It was crazy, which was how he felt most of the time. Crazy.
Just before he climbed down, he let his eyes wander across the stars, connecting the dots until he had traced most of the constellations he knew, then reconnected the stars until they formed constellations of his own. The arrow of Sagittarius he stretched into a billion-mile hypodermic needle.
And Taurus he rounded out into a smiling blue face.
“
The words rose up in his head with such clarity Brendan gasped. Instantly he clamped down on them before they shot away.
He had them. HE HAD THEM.
“Dance with Mr. Nisha,” he said aloud. And he groaned with delight.
Thirty feet away, Michael Kaminsky also groaned with delight as he shed himself deep inside Nicole.
She felt the warm ooze fill the condom and kissed him. “Was that good?” she whispered.
“Ohhhhh, yeah.”
“Would you give it an A?”
“A-plus,” he panted. “Did you … you know, enjoy it, too?”
“Why do you ask?”
“Why? Well, because I’m never sure with you. You don’t react much.”
She didn’t answer, but tapped him on the shoulder to get up. The clock said 12:43. “You’ve got to go, and I’ve got to get up in four hours.”
“But it’s Saturday.”
“I know, but my mean old history teacher wants my term paper by noon Monday.”
“What a prick.”
She slid her hand down his body and touched him. “I’ll say.” Then she got up and slipped on her nightgown.
Michael peeled himself off her bed and began to get dressed. “If they ever found out, I’d be hanged at dawn.” He pulled up his shorts then sat at her desk and put on his socks.
“Well, that won’t happen if you’re real nice,” she said, and put her arms around him. “Michael … ?” she said, glaring up into his eyes in her best pleading look.

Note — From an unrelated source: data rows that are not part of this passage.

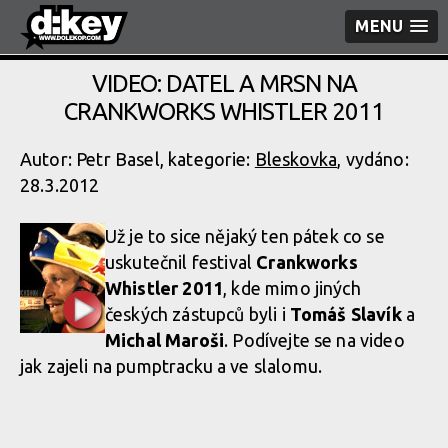
MENU
VIDEO: DATEL A MRSN NA
CRANKWORKS WHISTLER 2011
Autor: Petr Basel, kategorie:
Bleskovka
, vydáno:
28.3.2012
Už je to sice nějaký ten pátek co se
uskutečnil festival
Crankworks
Whistler 2011
, kde mimo jiných
českých zástupců byli i
Tomáš Slavík
a
Michal Maroši
. Podívejte se na video
jak zajeli na pumptracku a ve slalomu.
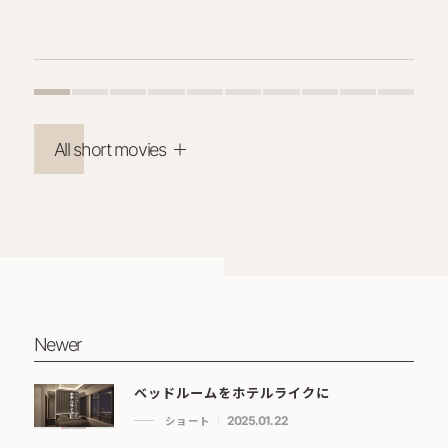
All short movies
Newer
ベッドルームをホテルライクに
ショート
2025.01.22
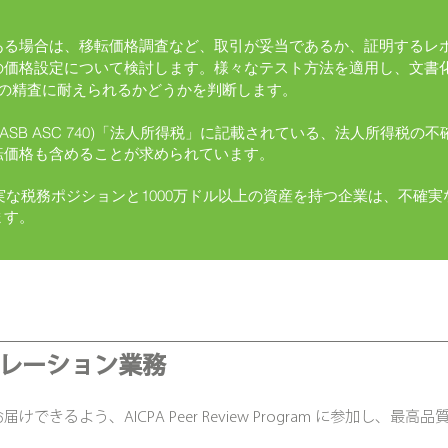
ある場合は、移転価格調査など、取引が妥当であるか、証明するレ
の価格設定について検討します。様々なテスト方法を適用し、文書
らの精査に耐えられるかどうかを判断します。
現FASB ASC 740)「法人所得税」に記載されている、法人所得
転価格も含めることが求められています。
確実な税務ポジションと1000万ドル以上の資産を持つ企業は、不確
ます。
レーション業務
きるよう、AICPA Peer Review Program に参加し、最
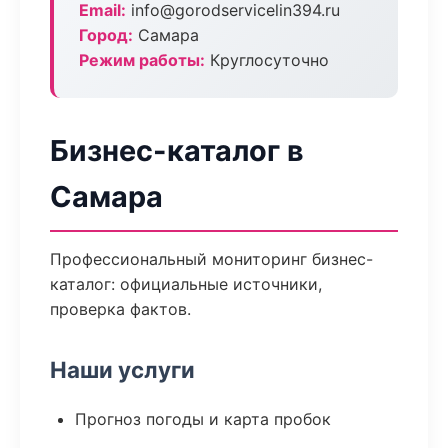
Email:
info@gorodservicelin394.ru
Город:
Самара
Режим работы:
Круглосуточно
Бизнес-каталог в
Самара
Профессиональный мониторинг бизнес-
каталог: официальные источники,
проверка фактов.
Наши услуги
Прогноз погоды и карта пробок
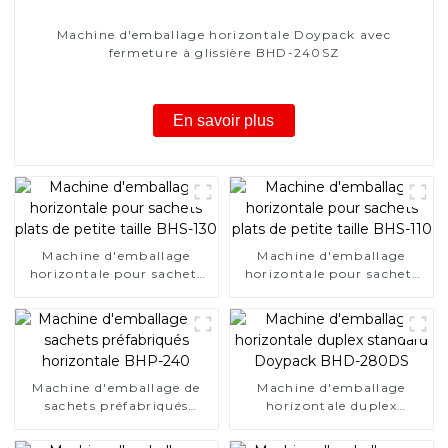
Machine d'emballage horizontale Doypack avec
fermeture à glissière BHD-240SZ
En savoir plus
Machine d'emballage
Machine d'emballage
horizontale pour sachets
horizontale pour sachets
plats de petite taille BHS-
plats de petite taille BHS-
130
110
Machine d'emballage de
Machine d'emballage
sachets préfabriqués
horizontale duplex
horizontale BHP-240
standard Doypack BHD-
280DS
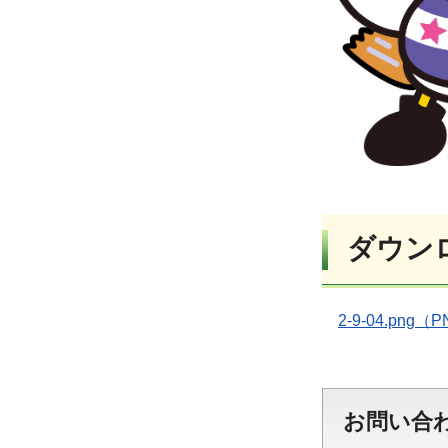
ダウン
2-9-04.png（
お問い合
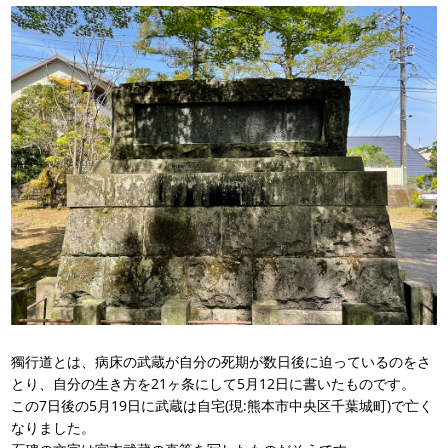
獨行道とは、病床の武蔵が自分の死期が数日後に迫っているのをさ
とり、自分の生き方を21ヶ条にして5月12日に書いたものです。
この7日後の5月19日に武蔵は自宅(現:熊本市中央区千葉城町)で亡く
なりました。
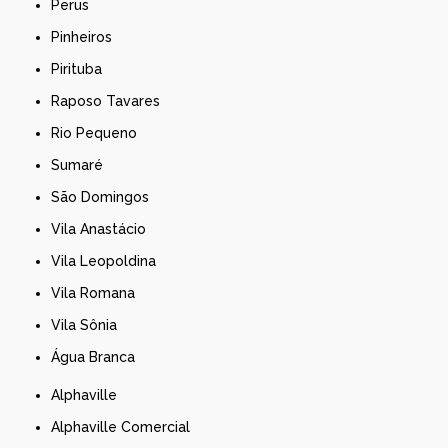
Perus
Pinheiros
Pirituba
Raposo Tavares
Rio Pequeno
Sumaré
São Domingos
Vila Anastácio
Vila Leopoldina
Vila Romana
Vila Sônia
Água Branca
Alphaville
Alphaville Comercial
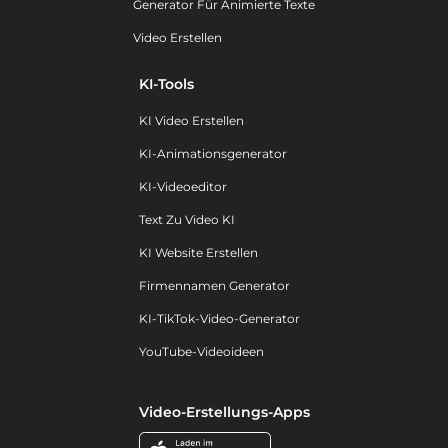
Generator Für Animierte Texte
Video Erstellen
KI-Tools
KI Video Erstellen
KI-Animationsgenerator
KI-Videoeditor
Text Zu Video KI
KI Website Erstellen
Firmennamen Generator
KI-TikTok-Video-Generator
YouTube-Videoideen
Video-Erstellungs-Apps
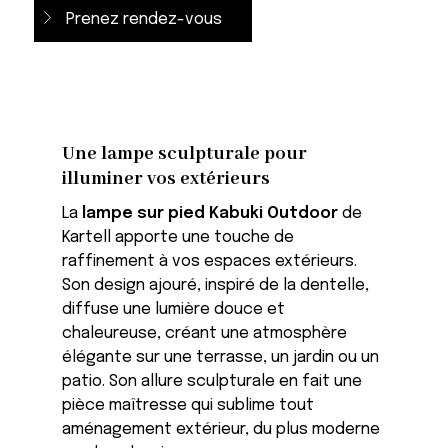
Prenez rendez-vous
Une lampe sculpturale pour
illuminer vos extérieurs
La
lampe sur pied Kabuki Outdoor
de
Kartell apporte une touche de
raffinement à vos espaces extérieurs.
Son design ajouré, inspiré de la dentelle,
diffuse une lumière douce et
chaleureuse, créant une atmosphère
élégante sur une terrasse, un jardin ou un
patio. Son allure sculpturale en fait une
pièce maîtresse qui sublime tout
aménagement extérieur, du plus moderne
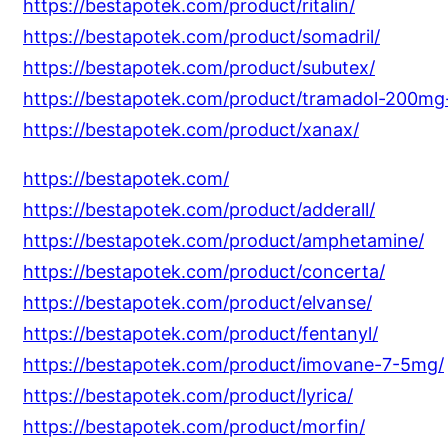
https://bestapotek.com/product/ritalin/
https://bestapotek.com/product/somadril/
https://bestapotek.com/product/subutex/
https://bestapotek.com/product/tramadol-200mg-
https://bestapotek.com/product/xanax/
https://bestapotek.com/
https://bestapotek.com/product/adderall/
https://bestapotek.com/product/amphetamine/
https://bestapotek.com/product/concerta/
https://bestapotek.com/product/elvanse/
https://bestapotek.com/product/fentanyl/
https://bestapotek.com/product/imovane-7-5mg/
https://bestapotek.com/product/lyrica/
https://bestapotek.com/product/morfin/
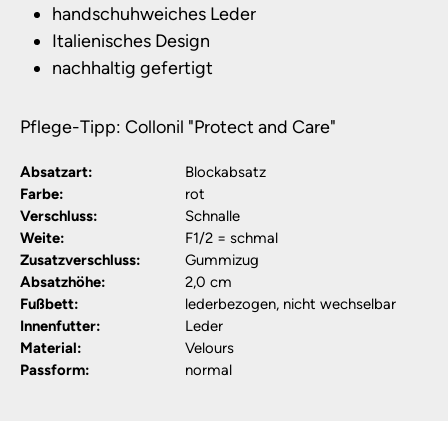
handschuhweiches Leder
Italienisches Design
nachhaltig gefertigt
Pflege-Tipp: Collonil "Protect and Care"
Absatzart:
Blockabsatz
Farbe:
rot
Verschluss:
Schnalle
Weite:
F1/2 = schmal
Zusatzverschluss:
Gummizug
Absatzhöhe:
2,0 cm
Fußbett:
lederbezogen, nicht wechselbar
Innenfutter:
Leder
Material:
Velours
Passform:
normal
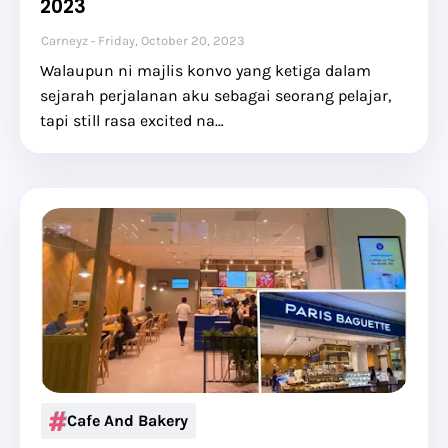
2023
Carneyz
Friday, October 20, 2023
Walaupun ni majlis konvo yang ketiga dalam
sejarah perjalanan aku sebagai seorang pelajar,
tapi still rasa excited na…
Cafe And Bakery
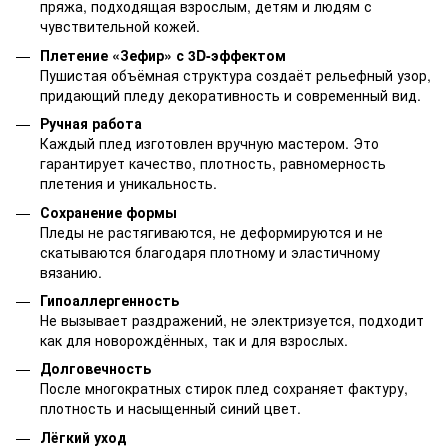
пряжа, подходящая взрослым, детям и людям с
чувствительной кожей.
Плетение «Зефир» с 3D-эффектом
Пушистая объёмная структура создаёт рельефный узор,
придающий пледу декоративность и современный вид.
Ручная работа
Каждый плед изготовлен вручную мастером. Это
гарантирует качество, плотность, равномерность
плетения и уникальность.
Сохранение формы
Пледы не растягиваются, не деформируются и не
скатываются благодаря плотному и эластичному
вязанию.
Гипоаллергенность
Не вызывает раздражений, не электризуется, подходит
как для новорождённых, так и для взрослых.
Долговечность
После многократных стирок плед сохраняет фактуру,
плотность и насыщенный синий цвет.
Лёгкий уход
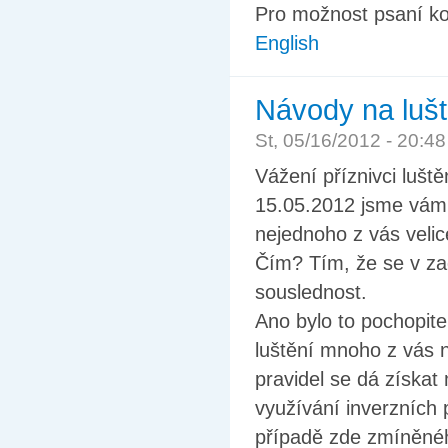
Pro možnost psaní k
English
Návody na lušt
St, 05/16/2012 - 20:4
Vážení příznivci lušt
15.05.2012 jsme vám 
nejednoho z vás velic
Čím? Tím, že se v zad
souslednost.
Ano bylo to pochopite
luštění mnoho z vás n
pravidel se dá získat 
využívání inverzních 
případě zde zmíněnéh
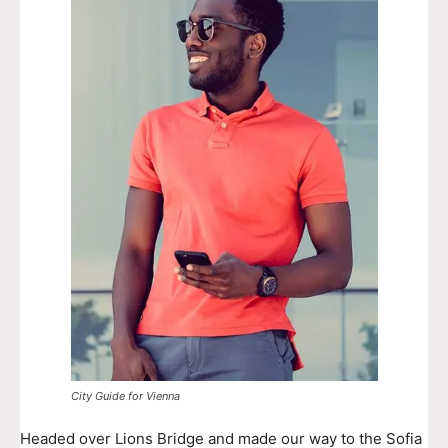
City Guide for Vienna
Headed over Lions Bridge and made our way to the Sofia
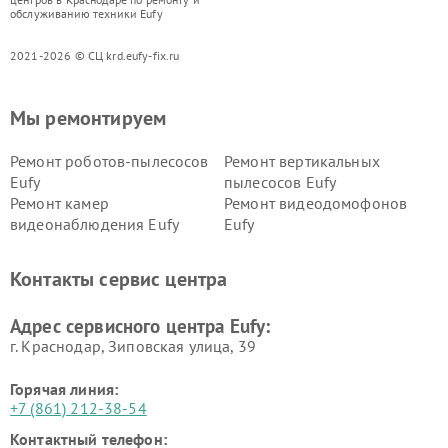
обслуживанию техники Eufy
2021-2026 © СЦ krd.eufy-fix.ru
Мы ремонтируем
Ремонт роботов-пылесосов
Ремонт вертикальных
Eufy
пылесосов Eufy
Ремонт камер
Ремонт видеодомофонов
видеонаблюдения Eufy
Eufy
Контакты сервис центра
Адрес сервисного центра Eufy:
г. Краснодар, Зиповская улица, 39
Горячая линия:
+7 (861) 212-38-54
Контактный телефон:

His body slumped. “Come on, Nik, I can’t do that.”
“You have to, Michael. Just two-hundredths of a point.”
He sighed. “You’ve got your A, but I can’t do that to Amy, or any other student. I can’t give her a grade lower than she deserves.”
She squeezed his arms. “I want you to do this for me. Please.” She kept her voice low so her parents wouldn’t hear them.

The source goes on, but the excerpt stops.